PetID                                                    a0c1384d1
PhotoAmt                                                       5.0
AdoptionSpeed                                                    3
Images           /home/ci/autogluon/docs/tutorials/tabular/ag_p...
Name: 13114, dtype: object

example_row['Description']

'Darling was born at the back lane of Jalan Alor and was foster by a feeder. All his siblings had died of accident. His mother and grandmother had just been spayed. Darling make a great condo/apartment cat. He love to play a lot. He would make a great companion for someone looking for a cat to love.'

example_image = example_row['Images']

from IPython.display import Image, display
pil_img = Image(filename=example_image)
display(pil_img)

../../_images/0f51cf2080119477e6ffba340375c2d0decdd4f1361f8aafc490d55c0ff27824.jpg

The PetFinder dataset is fairly large. For the purposes of the tutorial, we will sample 500 rows for training.
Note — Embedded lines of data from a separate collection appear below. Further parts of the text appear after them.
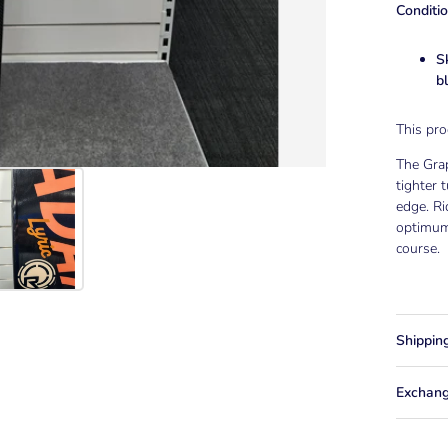
Conditio
S
b
This pr
The Grap
tighter 
edge. Ri
optimum
course.
Shippin
Exchang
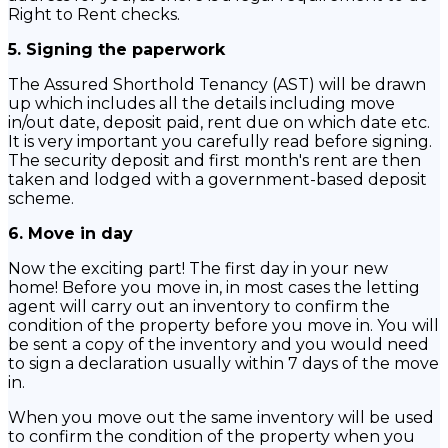
Right to Rent checks.
5. Signing the paperwork
The Assured Shorthold Tenancy (AST) will be drawn
up which includes all the details including move
in/out date, deposit paid, rent due on which date etc.
It is very important you carefully read before signing.
The security deposit and first month's rent are then
taken and lodged with a government-based deposit
scheme.
6. Move in day
Now the exciting part! The first day in your new
home! Before you move in, in most cases the letting
agent will carry out an inventory to confirm the
condition of the property before you move in. You will
be sent a copy of the inventory and you would need
to sign a declaration usually within 7 days of the move
in.
When you move out the same inventory will be used
to confirm the condition of the property when you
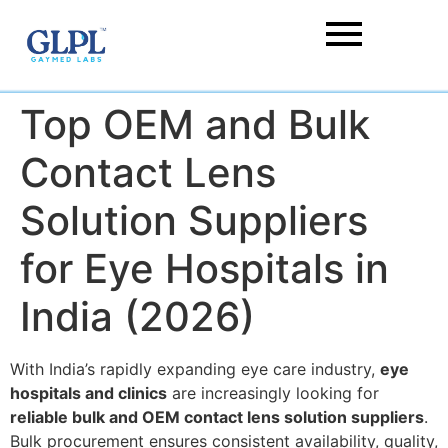
Top OEM and Bulk
Contact Lens
Solution Suppliers
for Eye Hospitals in
India (2026)
With India’s rapidly expanding eye care industry,
eye
hospitals and clinics
are increasingly looking for
reliable bulk and OEM contact lens solution suppliers
.
Bulk procurement ensures consistent availability, quality,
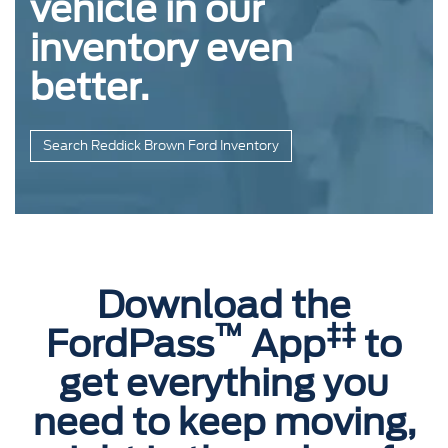
vehicle in our
inventory even
better.
Search Reddick Brown Ford Inventory
Download the
™
‡‡
FordPass
App
to
get everything you
need to keep moving,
Training on large multi-modal datasets can be very computationally intensive, especially if using the best_quality preset in AutoGluon. When prototyping, it is recommended to sample your data to get an idea of which models are worth training, then gradually train with larger amounts of data and longer time limits as you would with any other machine learning algorithm.
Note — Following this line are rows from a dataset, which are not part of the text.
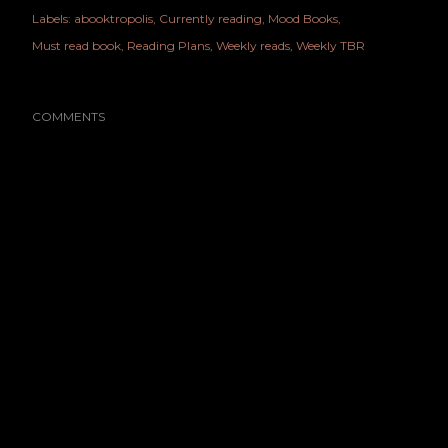
Labels:
abooktropolis
Currently reading
Mood Books
Must read book
Reading Plans
Weekly reads
Weekly TBR
COMMENTS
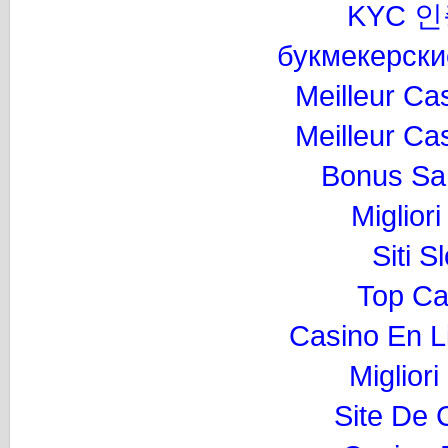
KYC 
букмекерски
Meilleur Ca
Meilleur Ca
Bonus Sa
Miglior
Siti 
Top Ca
Casino En L
Migliori
Site De 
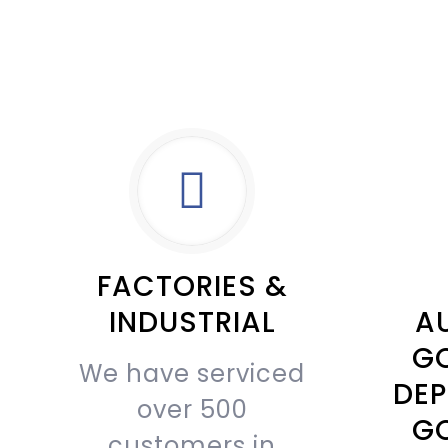
FACTORIES &
INDUSTRIAL
AU
G
We have serviced
DEP
over 500
G
customers in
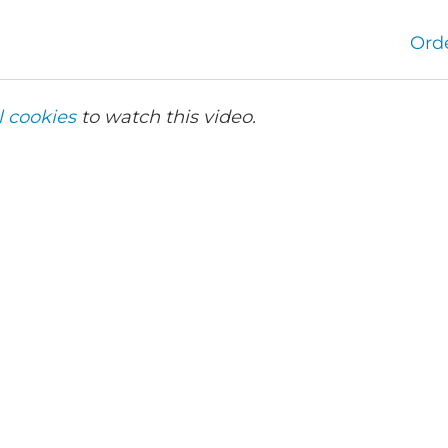
Ord
l cookies
to watch this video.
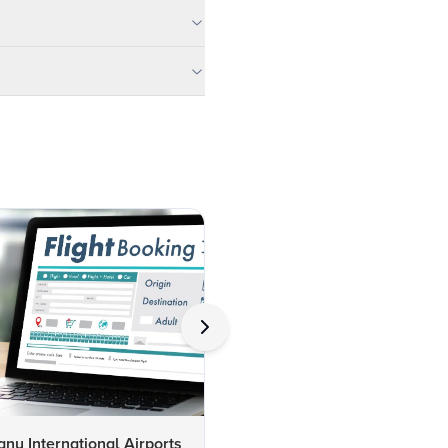
y International Airports
Delhi Airport: Insights on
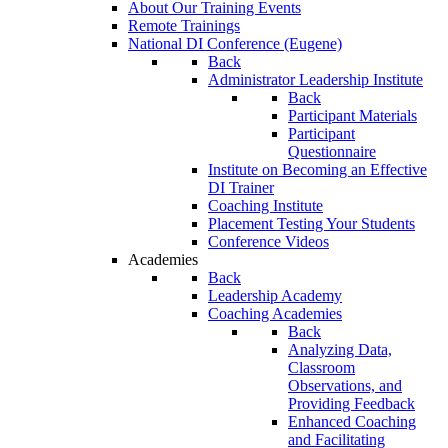
About Our Training Events
Remote Trainings
National DI Conference (Eugene)
Back
Administrator Leadership Institute
Back
Participant Materials
Participant
Questionnaire
Institute on Becoming an Effective
DI Trainer
Coaching Institute
Placement Testing Your Students
Conference Videos
Academies
Back
Leadership Academy
Coaching Academies
Back
Analyzing Data,
Classroom
Observations, and
Providing Feedback
Enhanced Coaching
and Facilitating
train_data = train_data.sample(500, random_state=0)

Constructing the FeatureMetadata¶

Next, let’s see what AutoGluon infers the feature types to be by constructing a FeatureMetadata object from the training data:

from autogluon.tabular import FeatureMetadata
feature_metadata = FeatureMetadata.from_df(train_data)

print(feature_metadata)

('float', [])        :  1 | ['PhotoAmt']
('int', [])          : 19 | ['Type', 'Age', 'Breed1', 'Breed2', 'Gender', ...]
('object', [])       :  4 | ['Name', 'RescuerID', 'PetID', 'Images']
('object', ['text']) :  1 | ['Description']
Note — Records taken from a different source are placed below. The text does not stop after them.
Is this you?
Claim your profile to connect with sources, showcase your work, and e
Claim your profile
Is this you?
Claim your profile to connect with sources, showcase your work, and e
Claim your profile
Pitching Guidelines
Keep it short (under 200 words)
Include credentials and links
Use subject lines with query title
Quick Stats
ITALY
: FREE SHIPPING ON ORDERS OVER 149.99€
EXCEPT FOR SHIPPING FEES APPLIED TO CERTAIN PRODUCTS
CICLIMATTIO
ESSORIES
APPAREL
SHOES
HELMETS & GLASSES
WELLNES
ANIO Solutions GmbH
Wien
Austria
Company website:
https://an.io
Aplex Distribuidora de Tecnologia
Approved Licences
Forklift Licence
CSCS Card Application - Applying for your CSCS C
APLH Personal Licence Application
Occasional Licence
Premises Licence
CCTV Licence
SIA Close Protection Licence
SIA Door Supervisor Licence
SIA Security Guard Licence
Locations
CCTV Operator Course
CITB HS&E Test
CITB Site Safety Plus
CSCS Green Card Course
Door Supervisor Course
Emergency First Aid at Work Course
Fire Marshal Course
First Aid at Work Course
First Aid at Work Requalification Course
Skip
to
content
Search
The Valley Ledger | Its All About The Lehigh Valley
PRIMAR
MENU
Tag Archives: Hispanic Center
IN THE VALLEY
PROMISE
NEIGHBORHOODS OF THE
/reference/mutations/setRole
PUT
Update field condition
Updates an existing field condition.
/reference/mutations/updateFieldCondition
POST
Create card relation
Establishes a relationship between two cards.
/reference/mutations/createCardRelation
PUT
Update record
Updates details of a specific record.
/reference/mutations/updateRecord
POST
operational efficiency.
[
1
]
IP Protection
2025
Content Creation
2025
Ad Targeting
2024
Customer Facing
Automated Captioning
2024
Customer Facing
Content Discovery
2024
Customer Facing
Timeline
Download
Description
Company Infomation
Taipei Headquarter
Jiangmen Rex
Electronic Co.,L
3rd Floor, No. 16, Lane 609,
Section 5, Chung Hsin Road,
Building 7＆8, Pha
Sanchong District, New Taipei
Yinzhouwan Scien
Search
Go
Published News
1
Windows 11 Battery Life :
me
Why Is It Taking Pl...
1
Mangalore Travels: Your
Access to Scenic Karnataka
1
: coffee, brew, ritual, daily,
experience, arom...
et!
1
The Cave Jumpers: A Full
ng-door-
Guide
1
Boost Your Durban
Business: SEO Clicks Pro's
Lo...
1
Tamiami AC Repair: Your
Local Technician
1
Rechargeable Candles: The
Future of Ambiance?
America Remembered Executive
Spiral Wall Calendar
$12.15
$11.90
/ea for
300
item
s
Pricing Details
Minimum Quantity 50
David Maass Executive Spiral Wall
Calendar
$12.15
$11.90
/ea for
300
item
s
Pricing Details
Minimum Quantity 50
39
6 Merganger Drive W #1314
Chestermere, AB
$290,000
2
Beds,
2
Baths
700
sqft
Notice that FeatureMetadata automatically identified the column ‘Description’ as text, so we don’t need to manually specify that it is text.

In order to leverage images, we need to tell AutoGluon which column contains the image path. We can do this by specifying a FeatureMetadata object and adding the ‘image_path’ special type to the image column. We later pass this custom FeatureMetadata to TabularPredictor.fit.

feature_metadata = feature_metadata.add_special_types({image_col: ['image_path']})

print(feature_metadata)

('float', [])              :  1 | ['PhotoAmt']
('int', [])                : 19 | ['Type', 'Age', 'Breed1', 'Breed2', 'Gender', ...]
('object', [])             :  3 | ['Name', 'RescuerID', 'PetID']
('object', ['image_path']) :  1 | ['Images']
('object', ['text'])       :  1 | ['Description']

Specifying the hyperparameters¶

Next, we need to specify the models we want to train with. This is done via the hyperparameters argument to TabularPredictor.fit.

AutoGluon has a predefined config that works well for multimodal datasets called ‘multimodal’. We can access it via:

from autogluon.tabular.configs.hyperparameter_configs import get_hyperparameter_config
hyperparameters = get_hyperparameter_config('multimodal')

hyperparameters

{'NN_TORCH': {},
 'GBM': [{},
  {'extra_trees': True, 'ag_args': {'name_suffix': 'XT'}},
  {'learning_rate': 0.03,
   'num_leaves': 128,
   'feature_fraction': 0.9,
   'min_data_in_leaf': 3,
   'ag_args': {'name_suffix': 'Large',
    'priority': 0,
    'hyperparameter_tune_kwargs': None}}],
 'CAT': {},
 'XGB': {},
 'AG_AUTOMM': {},
 'VW': {}}

This hyperparameter config will train a variety of Tabular models as well as finetune an Electra BERT text model, and a ResNet image model.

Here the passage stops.